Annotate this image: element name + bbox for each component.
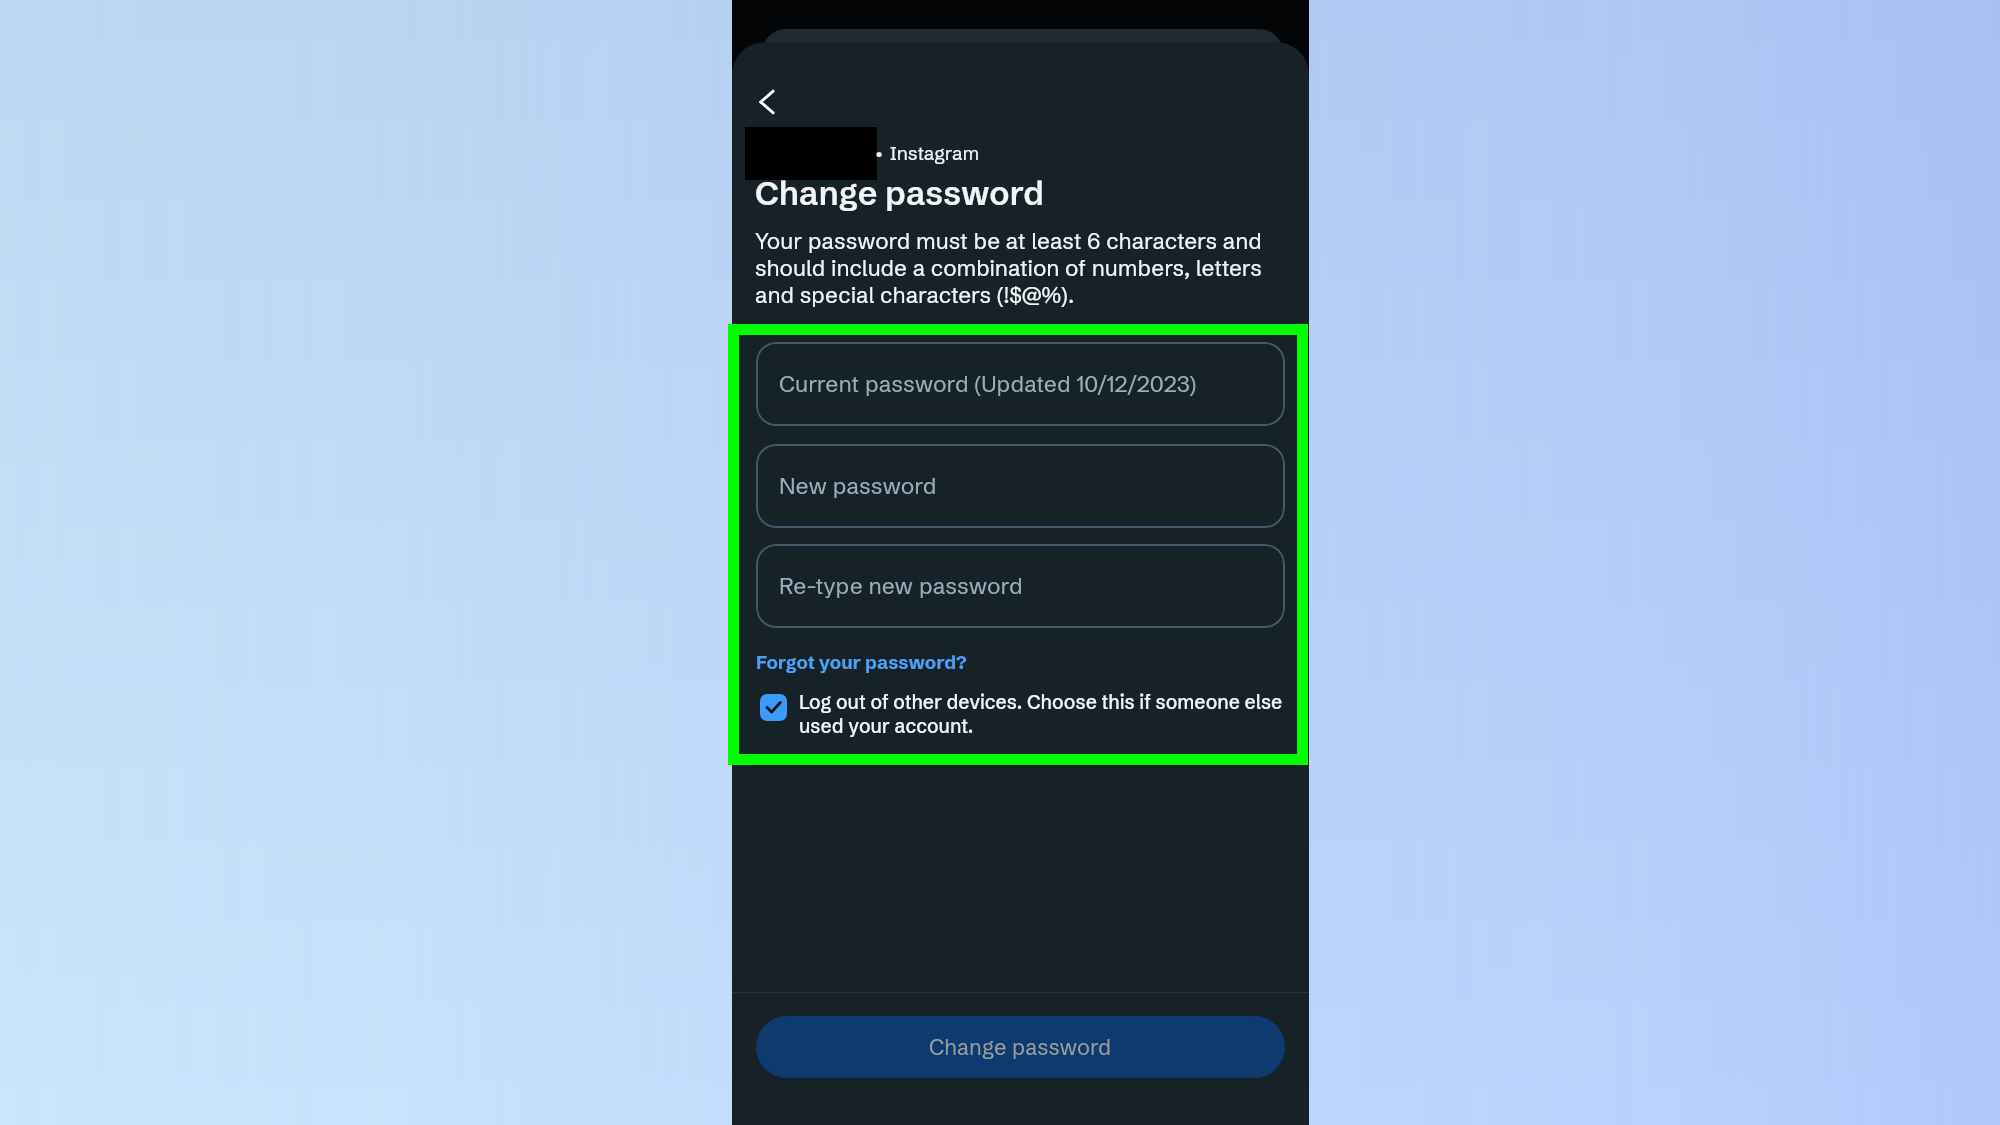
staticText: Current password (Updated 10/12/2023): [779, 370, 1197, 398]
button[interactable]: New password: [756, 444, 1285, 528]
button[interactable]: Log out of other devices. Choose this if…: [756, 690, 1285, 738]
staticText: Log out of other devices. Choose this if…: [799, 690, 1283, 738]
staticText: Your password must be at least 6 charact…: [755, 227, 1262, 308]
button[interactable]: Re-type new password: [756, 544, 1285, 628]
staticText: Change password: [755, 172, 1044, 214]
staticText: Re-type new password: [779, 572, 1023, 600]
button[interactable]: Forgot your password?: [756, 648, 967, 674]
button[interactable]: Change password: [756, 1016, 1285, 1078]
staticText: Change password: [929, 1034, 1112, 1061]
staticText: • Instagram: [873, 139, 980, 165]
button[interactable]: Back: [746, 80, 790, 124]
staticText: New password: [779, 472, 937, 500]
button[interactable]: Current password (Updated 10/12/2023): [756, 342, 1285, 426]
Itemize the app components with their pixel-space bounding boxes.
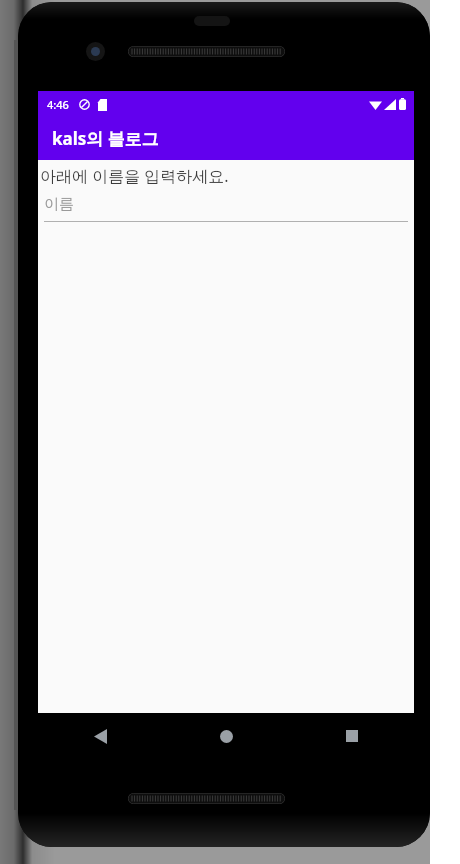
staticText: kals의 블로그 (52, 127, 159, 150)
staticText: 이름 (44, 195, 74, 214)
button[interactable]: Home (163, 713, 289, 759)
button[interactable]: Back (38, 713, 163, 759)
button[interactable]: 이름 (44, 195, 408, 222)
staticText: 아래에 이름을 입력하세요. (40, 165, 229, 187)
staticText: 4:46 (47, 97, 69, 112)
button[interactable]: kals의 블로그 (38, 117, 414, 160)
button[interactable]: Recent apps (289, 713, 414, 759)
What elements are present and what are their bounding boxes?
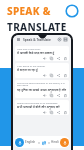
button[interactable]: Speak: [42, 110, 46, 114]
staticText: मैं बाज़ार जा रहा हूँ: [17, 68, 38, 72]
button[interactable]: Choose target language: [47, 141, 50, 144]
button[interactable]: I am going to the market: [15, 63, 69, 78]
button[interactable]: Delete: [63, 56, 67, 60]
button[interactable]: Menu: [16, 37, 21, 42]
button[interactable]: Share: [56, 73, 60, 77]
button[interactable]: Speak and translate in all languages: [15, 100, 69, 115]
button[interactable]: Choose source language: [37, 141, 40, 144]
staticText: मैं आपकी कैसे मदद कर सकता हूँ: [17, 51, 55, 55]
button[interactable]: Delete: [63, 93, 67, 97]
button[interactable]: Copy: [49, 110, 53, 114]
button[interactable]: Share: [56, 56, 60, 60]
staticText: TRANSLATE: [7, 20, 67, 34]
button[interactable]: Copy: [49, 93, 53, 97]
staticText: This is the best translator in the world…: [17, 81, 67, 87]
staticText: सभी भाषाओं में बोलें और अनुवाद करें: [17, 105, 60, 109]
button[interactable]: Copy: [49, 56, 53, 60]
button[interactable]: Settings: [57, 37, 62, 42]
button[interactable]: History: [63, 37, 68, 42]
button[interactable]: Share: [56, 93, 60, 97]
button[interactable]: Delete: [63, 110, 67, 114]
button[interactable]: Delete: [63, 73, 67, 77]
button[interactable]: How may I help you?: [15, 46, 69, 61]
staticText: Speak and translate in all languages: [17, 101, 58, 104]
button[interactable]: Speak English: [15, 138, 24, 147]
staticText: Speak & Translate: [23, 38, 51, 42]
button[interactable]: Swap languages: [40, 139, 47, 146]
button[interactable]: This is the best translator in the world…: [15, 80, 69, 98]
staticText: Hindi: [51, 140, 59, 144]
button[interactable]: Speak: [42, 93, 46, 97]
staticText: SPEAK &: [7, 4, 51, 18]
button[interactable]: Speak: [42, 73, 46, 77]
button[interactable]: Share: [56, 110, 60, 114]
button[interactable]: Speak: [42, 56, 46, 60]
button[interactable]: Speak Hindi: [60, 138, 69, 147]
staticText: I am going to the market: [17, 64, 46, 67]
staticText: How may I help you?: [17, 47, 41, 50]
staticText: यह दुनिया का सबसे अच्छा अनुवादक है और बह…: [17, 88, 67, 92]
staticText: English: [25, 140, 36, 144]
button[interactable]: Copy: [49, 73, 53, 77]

...

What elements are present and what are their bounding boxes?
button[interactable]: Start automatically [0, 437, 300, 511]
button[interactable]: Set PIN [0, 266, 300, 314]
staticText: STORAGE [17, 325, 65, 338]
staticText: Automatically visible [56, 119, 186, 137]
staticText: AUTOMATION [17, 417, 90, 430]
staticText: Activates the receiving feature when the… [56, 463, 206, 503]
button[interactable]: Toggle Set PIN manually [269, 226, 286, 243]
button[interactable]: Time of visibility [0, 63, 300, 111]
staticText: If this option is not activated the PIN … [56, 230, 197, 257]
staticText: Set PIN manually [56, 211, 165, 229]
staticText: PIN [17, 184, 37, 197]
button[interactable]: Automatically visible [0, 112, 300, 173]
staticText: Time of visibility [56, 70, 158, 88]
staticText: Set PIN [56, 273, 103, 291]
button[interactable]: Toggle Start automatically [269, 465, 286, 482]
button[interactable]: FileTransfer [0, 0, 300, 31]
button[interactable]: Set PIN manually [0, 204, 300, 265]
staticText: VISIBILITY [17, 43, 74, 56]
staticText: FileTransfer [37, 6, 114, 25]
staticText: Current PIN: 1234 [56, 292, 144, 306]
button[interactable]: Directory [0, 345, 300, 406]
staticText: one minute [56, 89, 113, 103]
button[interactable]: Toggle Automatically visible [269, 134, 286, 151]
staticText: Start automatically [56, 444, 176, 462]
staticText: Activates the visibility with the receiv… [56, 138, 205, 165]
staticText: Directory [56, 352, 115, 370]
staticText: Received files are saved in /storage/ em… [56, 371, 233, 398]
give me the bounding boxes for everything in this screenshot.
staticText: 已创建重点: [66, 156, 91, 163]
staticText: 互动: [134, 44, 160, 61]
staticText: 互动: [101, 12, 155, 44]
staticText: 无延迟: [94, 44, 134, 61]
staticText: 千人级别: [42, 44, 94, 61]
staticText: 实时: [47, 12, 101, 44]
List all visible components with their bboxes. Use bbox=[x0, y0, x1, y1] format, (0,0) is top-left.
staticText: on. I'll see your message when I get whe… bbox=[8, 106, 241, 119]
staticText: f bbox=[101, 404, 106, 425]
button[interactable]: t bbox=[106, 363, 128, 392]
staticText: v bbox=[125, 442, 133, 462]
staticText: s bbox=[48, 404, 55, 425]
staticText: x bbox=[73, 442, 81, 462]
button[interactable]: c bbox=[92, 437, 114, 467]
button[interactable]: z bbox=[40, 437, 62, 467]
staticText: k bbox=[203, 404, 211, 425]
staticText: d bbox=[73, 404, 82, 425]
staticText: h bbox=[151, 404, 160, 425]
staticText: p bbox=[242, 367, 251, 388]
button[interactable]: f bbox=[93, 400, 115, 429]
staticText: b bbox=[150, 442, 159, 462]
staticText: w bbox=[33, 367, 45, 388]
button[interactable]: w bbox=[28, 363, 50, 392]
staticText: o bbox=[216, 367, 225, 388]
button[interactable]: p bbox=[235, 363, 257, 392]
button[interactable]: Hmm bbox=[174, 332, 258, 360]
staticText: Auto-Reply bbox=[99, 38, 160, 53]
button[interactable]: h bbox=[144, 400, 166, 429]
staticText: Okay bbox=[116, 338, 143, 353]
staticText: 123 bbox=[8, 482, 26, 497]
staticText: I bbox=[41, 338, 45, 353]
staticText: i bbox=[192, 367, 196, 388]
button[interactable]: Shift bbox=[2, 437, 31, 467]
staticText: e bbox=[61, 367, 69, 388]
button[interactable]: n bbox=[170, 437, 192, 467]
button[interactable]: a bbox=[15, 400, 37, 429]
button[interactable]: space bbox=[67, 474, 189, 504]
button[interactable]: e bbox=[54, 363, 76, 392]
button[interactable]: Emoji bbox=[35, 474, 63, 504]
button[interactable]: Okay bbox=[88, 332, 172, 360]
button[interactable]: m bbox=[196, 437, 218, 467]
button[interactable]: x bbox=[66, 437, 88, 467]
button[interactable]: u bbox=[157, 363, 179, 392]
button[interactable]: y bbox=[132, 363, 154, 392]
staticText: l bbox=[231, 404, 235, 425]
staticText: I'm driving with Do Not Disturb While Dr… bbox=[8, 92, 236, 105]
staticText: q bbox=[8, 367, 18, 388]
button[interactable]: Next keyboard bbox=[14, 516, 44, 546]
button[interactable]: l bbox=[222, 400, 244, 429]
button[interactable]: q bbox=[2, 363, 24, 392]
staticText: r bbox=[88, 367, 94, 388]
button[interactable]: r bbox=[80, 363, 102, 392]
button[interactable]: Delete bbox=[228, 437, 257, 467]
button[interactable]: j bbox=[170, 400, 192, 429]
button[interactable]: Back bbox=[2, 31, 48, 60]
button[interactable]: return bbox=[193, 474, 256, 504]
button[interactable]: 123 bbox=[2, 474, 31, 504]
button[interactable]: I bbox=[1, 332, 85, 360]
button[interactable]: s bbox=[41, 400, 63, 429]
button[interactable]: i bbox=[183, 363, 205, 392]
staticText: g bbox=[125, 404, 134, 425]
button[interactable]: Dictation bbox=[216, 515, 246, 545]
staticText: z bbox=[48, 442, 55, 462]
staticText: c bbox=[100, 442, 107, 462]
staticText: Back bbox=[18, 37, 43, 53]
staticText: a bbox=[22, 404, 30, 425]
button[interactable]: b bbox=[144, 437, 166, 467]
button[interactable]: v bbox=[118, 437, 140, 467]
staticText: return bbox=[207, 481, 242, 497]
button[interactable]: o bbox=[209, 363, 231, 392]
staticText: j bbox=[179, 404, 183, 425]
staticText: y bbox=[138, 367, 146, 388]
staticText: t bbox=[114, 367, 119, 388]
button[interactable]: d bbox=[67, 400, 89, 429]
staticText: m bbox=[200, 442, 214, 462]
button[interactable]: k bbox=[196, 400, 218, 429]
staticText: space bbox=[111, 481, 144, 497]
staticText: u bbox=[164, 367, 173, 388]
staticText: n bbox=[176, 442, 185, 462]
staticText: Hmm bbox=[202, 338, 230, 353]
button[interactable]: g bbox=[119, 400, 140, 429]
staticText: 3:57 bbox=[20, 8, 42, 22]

Problem to work on: Write out every line from the data above that includes "components".

Response below:
Itemize the app components with their pixel-space bounding boxes.
List all visible components with their bboxes. Use bbox=[x0, y0, x1, y1] format, (0,0) is top-left.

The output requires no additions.